*Task to complete*
Nothing but the lines from the one containing "e rémunéré en fin de formation." through the last line of the data below should be returned, each exactly as it stands, pictures excluded.

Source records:
━━━━━━━━━━━━━━━━━━━━
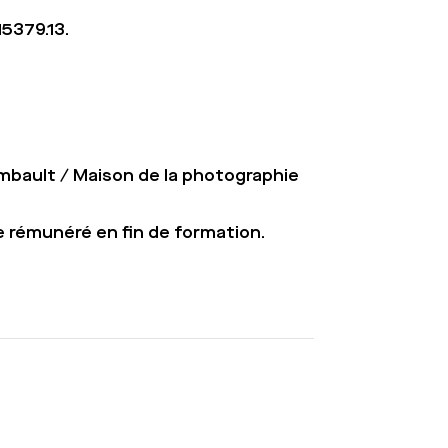
5379.13.
ombault / Maison de la photographie
e rémunéré en fin de formation.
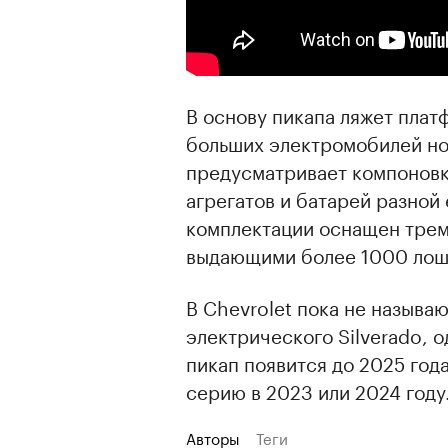
В основу пикапа ляжет плат
больших электромобилей но
предусматривает компоновк
агрегатов и батарей разной
комплектации оснащен трем
выдающими более 1000 лош
В Chevrolet пока не называ
электрического Silverado, 
пикап появится до 2025 год
серию в 2023 или 2024 году
Авторы
Теги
━━━━━━━━━━━━━━━━━━━━
*Result of the task*
e rémunéré en fin de formation.
В основу пикапа ляжет плат
больших электромобилей но
предусматривает компоновк
агрегатов и батарей разной
комплектации оснащен трем
выдающими более 1000 лош
В Chevrolet пока не называ
электрического Silverado, 
пикап появится до 2025 год
серию в 2023 или 2024 году
Авторы
Теги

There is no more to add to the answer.